╭──
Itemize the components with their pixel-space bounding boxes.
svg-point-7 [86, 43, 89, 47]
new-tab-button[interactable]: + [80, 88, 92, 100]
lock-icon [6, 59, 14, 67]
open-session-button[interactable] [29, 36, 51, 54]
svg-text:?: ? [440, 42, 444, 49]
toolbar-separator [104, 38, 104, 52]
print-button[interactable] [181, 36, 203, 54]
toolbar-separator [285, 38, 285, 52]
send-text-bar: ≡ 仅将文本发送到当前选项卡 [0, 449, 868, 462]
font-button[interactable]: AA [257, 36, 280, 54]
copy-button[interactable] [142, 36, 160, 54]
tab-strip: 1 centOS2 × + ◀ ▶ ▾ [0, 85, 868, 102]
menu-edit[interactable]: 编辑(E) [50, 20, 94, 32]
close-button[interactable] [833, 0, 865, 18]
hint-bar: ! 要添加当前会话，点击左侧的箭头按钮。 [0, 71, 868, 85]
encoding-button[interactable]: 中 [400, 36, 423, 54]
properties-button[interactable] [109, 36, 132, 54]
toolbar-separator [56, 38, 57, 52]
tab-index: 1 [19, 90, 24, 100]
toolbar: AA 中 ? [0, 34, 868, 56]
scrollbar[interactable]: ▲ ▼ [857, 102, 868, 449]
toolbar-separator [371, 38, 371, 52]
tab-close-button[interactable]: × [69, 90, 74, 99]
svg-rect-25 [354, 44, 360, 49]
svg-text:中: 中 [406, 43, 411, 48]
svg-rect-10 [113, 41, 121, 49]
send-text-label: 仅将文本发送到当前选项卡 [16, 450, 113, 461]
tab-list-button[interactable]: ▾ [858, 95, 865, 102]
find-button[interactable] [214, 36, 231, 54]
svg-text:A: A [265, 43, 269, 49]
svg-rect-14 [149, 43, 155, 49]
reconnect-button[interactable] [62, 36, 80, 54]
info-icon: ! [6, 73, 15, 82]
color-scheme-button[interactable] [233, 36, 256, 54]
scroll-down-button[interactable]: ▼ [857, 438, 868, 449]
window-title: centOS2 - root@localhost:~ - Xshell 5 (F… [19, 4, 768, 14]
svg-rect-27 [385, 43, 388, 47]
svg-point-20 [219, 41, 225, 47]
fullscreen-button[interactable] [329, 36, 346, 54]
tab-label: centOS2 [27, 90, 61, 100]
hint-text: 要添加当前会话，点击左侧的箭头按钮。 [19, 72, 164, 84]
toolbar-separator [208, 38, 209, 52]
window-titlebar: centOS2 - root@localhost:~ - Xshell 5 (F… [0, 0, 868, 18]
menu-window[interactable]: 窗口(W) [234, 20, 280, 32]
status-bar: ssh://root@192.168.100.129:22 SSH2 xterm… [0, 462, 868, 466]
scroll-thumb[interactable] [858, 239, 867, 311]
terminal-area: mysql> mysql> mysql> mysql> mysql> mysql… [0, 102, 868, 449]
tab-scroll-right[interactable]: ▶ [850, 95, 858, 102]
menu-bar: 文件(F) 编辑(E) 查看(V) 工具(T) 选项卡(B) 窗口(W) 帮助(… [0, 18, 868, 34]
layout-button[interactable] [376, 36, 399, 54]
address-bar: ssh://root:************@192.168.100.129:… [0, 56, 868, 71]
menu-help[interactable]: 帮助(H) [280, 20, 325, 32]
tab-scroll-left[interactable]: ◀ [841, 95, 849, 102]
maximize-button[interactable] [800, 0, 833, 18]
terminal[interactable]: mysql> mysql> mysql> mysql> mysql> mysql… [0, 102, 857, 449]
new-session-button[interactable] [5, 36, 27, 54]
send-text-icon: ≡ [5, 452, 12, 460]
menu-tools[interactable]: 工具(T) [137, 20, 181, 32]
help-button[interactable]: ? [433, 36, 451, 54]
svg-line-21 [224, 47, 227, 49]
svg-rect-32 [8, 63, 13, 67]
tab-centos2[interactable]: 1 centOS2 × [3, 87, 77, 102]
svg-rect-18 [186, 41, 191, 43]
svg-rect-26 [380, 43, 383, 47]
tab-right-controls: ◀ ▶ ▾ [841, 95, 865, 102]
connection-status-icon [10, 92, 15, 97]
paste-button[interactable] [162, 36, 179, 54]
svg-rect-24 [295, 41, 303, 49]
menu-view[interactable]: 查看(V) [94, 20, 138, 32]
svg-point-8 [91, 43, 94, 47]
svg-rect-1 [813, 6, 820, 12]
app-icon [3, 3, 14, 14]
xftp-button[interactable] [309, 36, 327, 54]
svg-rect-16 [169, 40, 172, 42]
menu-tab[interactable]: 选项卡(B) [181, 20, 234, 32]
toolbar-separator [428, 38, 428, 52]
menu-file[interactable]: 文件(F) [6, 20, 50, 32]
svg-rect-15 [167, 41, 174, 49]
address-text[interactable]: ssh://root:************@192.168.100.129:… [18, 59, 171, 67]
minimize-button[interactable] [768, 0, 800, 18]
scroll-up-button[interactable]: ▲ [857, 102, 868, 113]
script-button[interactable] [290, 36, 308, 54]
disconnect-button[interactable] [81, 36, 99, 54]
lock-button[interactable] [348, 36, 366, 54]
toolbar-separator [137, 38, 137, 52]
╰──
╭──
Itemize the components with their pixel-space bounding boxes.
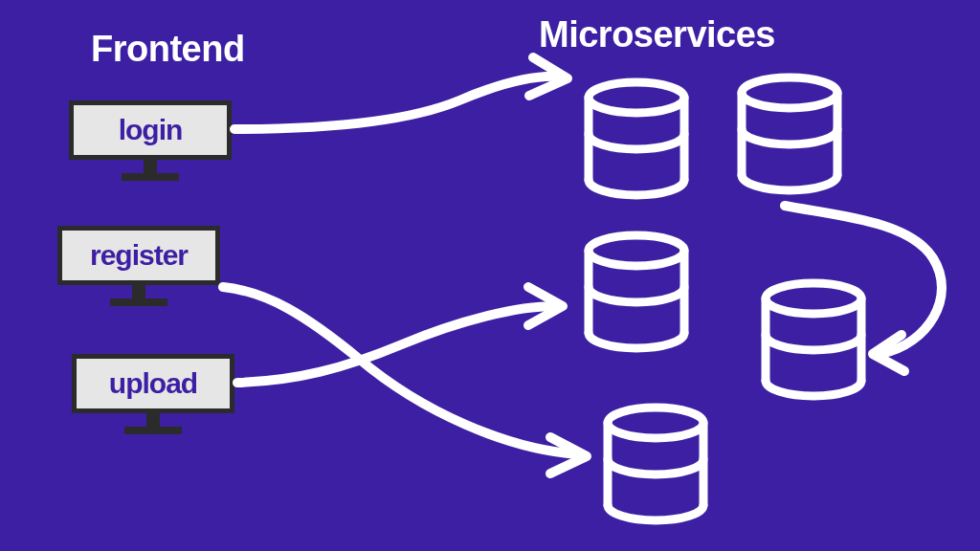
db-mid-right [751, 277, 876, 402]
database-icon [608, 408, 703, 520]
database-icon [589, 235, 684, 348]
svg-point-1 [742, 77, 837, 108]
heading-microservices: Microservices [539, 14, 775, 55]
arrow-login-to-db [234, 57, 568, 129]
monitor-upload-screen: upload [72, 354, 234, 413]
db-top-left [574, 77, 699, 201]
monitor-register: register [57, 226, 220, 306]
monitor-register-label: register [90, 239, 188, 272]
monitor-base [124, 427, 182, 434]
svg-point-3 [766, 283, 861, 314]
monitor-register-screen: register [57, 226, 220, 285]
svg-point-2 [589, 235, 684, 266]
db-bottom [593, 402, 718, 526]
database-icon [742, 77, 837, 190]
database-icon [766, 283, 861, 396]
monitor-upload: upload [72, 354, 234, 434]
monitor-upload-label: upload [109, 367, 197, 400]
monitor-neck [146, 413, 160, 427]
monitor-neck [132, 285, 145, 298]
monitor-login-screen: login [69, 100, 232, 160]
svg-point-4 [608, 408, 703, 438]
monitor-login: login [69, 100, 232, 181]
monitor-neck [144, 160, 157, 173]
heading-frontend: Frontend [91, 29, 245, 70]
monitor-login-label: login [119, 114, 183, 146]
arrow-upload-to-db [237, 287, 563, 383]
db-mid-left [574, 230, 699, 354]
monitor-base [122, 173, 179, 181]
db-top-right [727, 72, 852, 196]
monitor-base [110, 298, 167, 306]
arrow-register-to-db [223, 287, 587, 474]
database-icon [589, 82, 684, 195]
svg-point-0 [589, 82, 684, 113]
╰──
- _Your goal_
Pull out all lines from the entries above in which the word "session" appears.

- _Exercise output_
open-session-button[interactable] [29, 36, 51, 54]
new-session-button[interactable] [5, 36, 27, 54]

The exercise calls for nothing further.